This notebook will let you analyze all certificate documents uploaded to [californiascouting.org](https://californiascouting.org) and query for the following information:

|  |
| --- |
| This certificate is presented to who? |
| For completing the California Child Abuse Mandated Reporter Online Training for what? |
| Hours of education earned? |
| What is the date of completion? |
| What is the certificate number? |

# Create an S3 Bucket
First create an S3 Bucket to store the documents to be analyzed. Go to [Amazon S3 > Buckets](https://s3.console.aws.amazon.com/s3/buckets?region=us-west-2) and create a bucket named `bsa-ca-ab506-training` in the `us-west-2` region.

# Create an IAM Policy

Go to the [IAM > Policies](https://us-east-1.console.aws.amazon.com/iamv2/home#/policies) page and create a Policy named `BSA_CA_AB-506_TextractAnalyzeDocuments` and grant it the following permissions:
- Service: `S3`
    - Actions
        - List: `ListBucket`
    - Resources
        - Bucket name: `bsa-ca-ab506-training`
- Service: `S3`
    - Actions
        - Read: `GetObject`
        - Write: `PutObject`
    - Resources
        - Bucket name: `bsa-ca-ab506-training`
        - Object name: `*` (any)
- Service: `Textract`
    - Actions
        - Read: `AnalyzeDocument`
        - Read: `GetDocumentAnalysis`
        - Write: `StartDocumentAnalysis`

# Set up to run this notebook

Choose one of the two options for running this notebook:

## Option 1: Running this notebook in the cloud

This option will run this notebook in a Notebook Instance in AWS SageMaker.

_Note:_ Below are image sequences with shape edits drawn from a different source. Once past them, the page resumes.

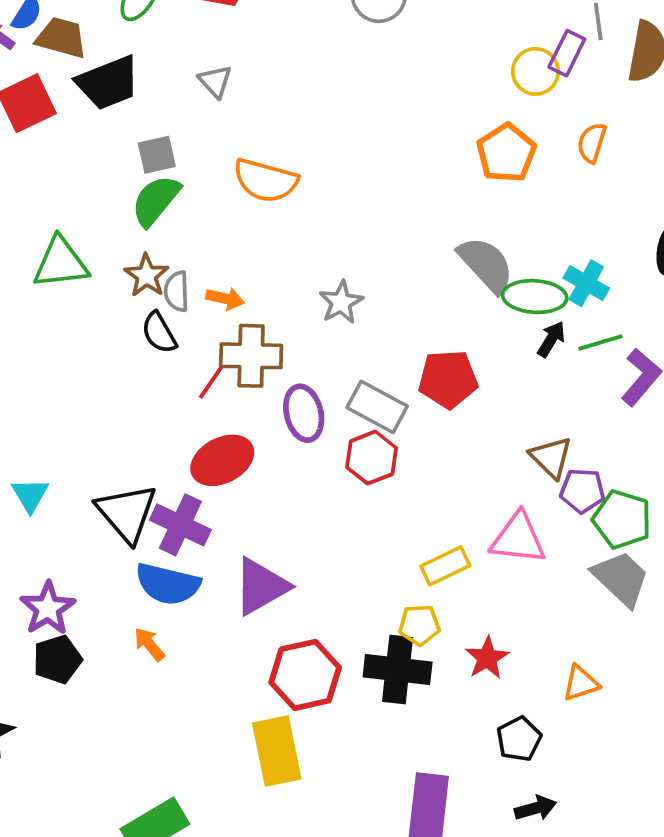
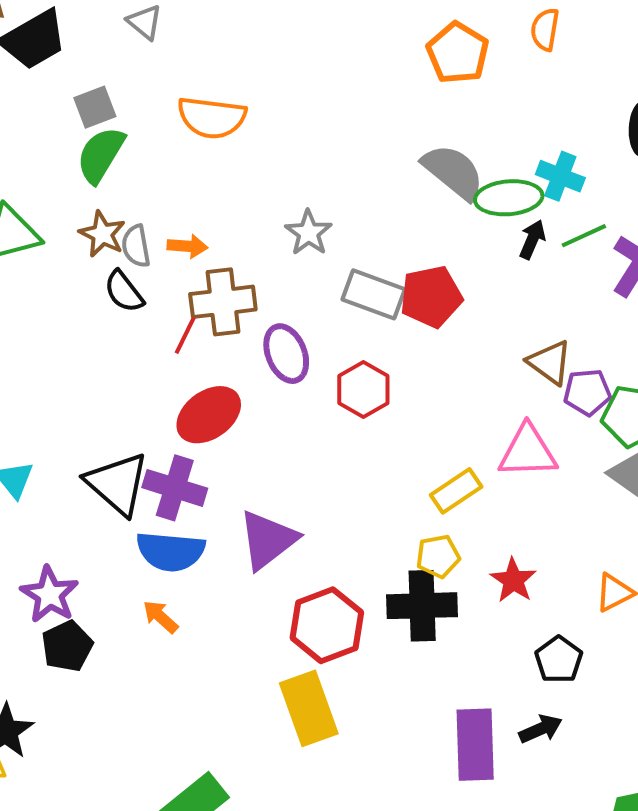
gray rectangle: (377, 407) -> (374, 294), moved
black arrow: (535, 808) -> (541, 729), moved

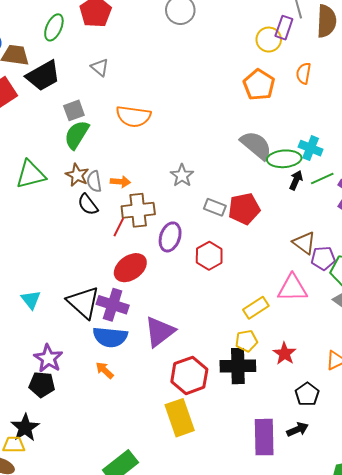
gray rectangle: (374, 294) -> (215, 207), size x0.7
purple ellipse: (286, 354) -> (170, 237), turned 40
black pentagon: (67, 646) -> (42, 384), moved, turned 30

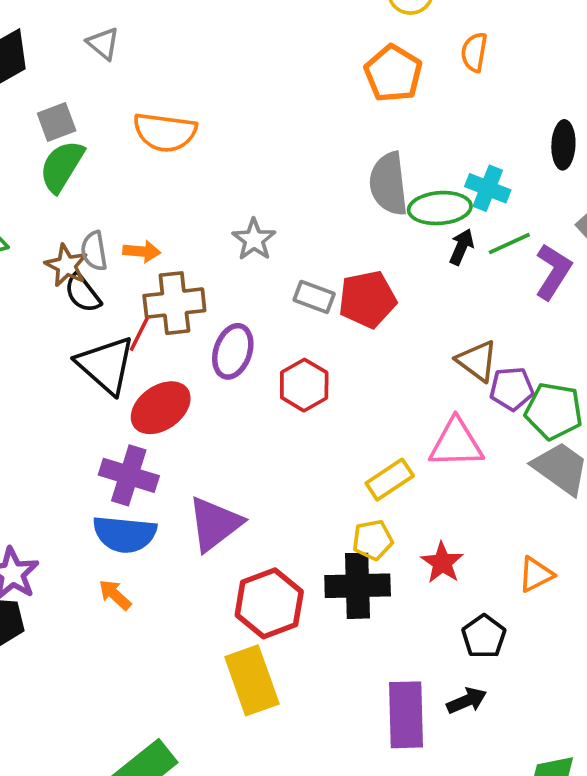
gray semicircle: (256, 145) -> (389, 184), turned -136
brown star: (77, 175) -> (66, 265), moved
black triangle: (83, 302) -> (106, 365), moved

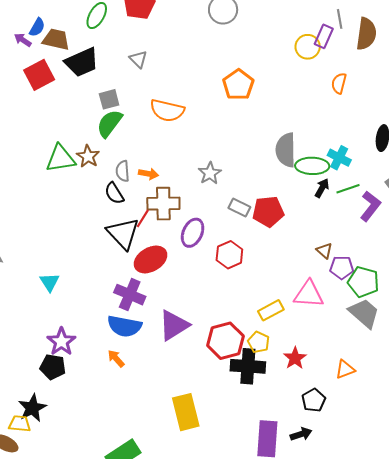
orange pentagon: (393, 74) -> (238, 85), moved
brown star: (66, 265) -> (88, 156), moved
brown triangle: (477, 361) -> (324, 251), size x0.7
yellow pentagon: (373, 540) -> (258, 342), turned 30
red hexagon: (269, 603) -> (225, 341), moved

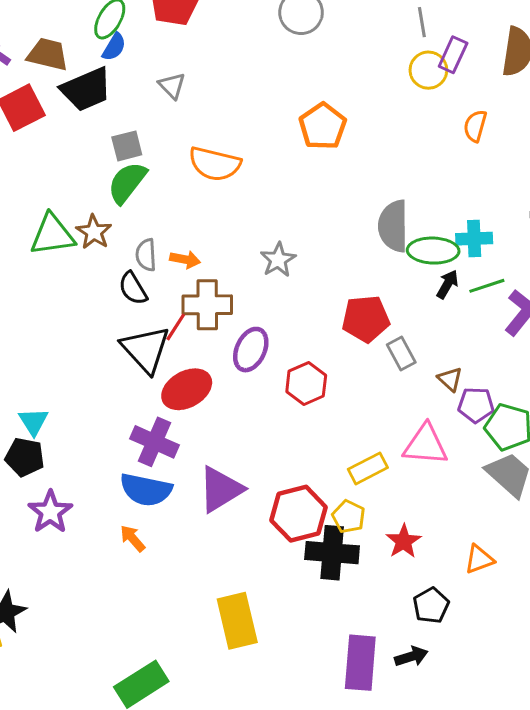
gray line: (340, 19) -> (422, 22), moved
blue semicircle: (37, 27) -> (114, 47), moved
cyan cross: (339, 158) -> (474, 239), turned -30
gray rectangle: (239, 208) -> (401, 353), moved, turned 35
black pentagon: (53, 367) -> (25, 457), moved

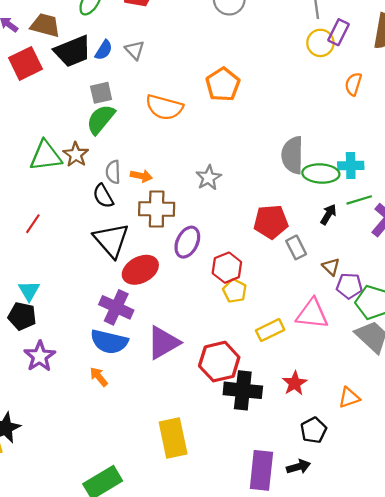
blue semicircle: (114, 47) -> (104, 50), moved
orange pentagon: (323, 126) -> (223, 85), moved
black arrow: (447, 284) -> (328, 214), moved
red line: (176, 327) -> (33, 224), moved
yellow pentagon: (349, 516) -> (235, 291), moved

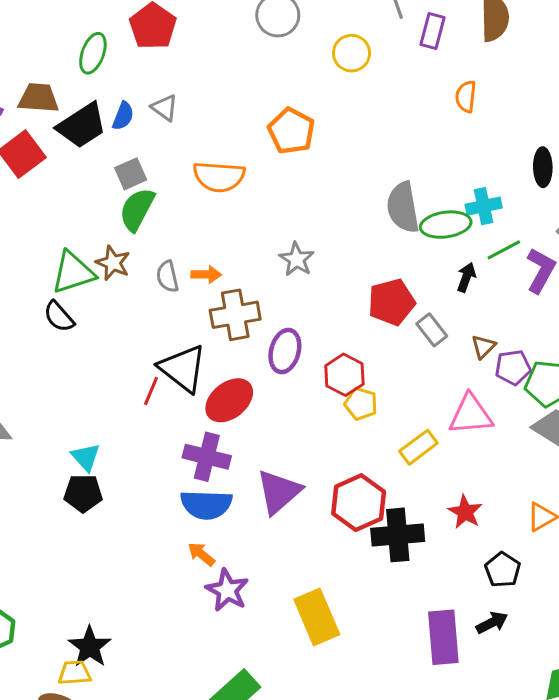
yellow circle: (320, 43) -> (351, 53), moved
black semicircle: (103, 196) -> (59, 317), moved
red line: (33, 224) -> (151, 391), moved
brown triangle: (331, 267) -> (483, 347), turned 42
purple star: (40, 356) -> (227, 590), moved

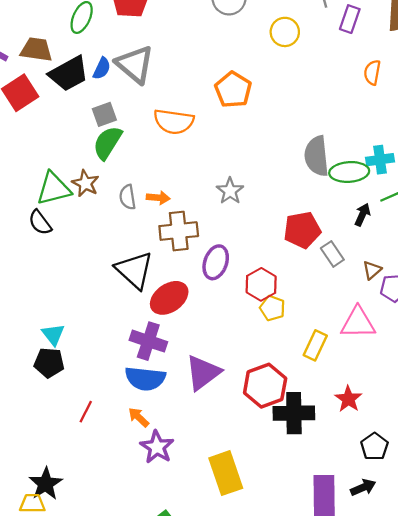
gray triangle: (165, 108) -> (135, 64), size x1.8
red line: (151, 391) -> (86, 412), moved
yellow rectangle: (418, 447) -> (315, 345), turned -32

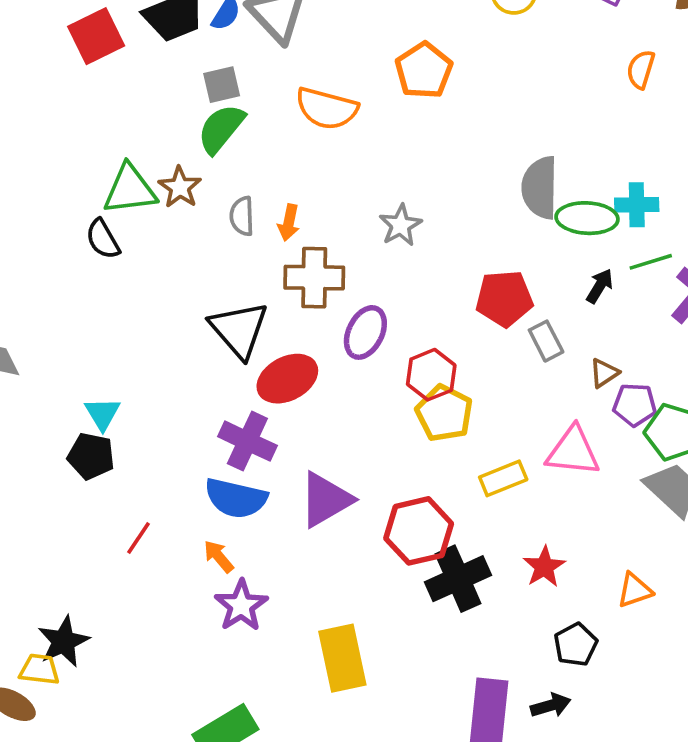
orange arrow: (158, 198) -> (289, 223), turned 90
yellow pentagon: (272, 308) -> (444, 413), size x1.4
yellow rectangle: (315, 345) -> (503, 478), turned 36
black cross: (294, 413) -> (458, 579), turned -30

### Step 1: Create an Amazon SageMaker Notebook Instance

Follow instructions on https://docs.aws.amazon.com/sagemaker/latest/dg/gs-setup-working-env.html

1. Under "Notebook instance type" choose "ml.t3.medium" or "ml.t2.medium" instance for the cheapest option.
    1. T3 instance has Unlimited Burstable mode enabled automatically. T2 is also Burstable but it has Standard Mode enabled by default.
    2. The price is roughly the same: "ml.t3.medium" is $0.05/hour and "ml.t2.medium" is $0.0464/hour.
2. Under IAM Role choose "Create a new role". You will later attach your perviously-made policy to this new role.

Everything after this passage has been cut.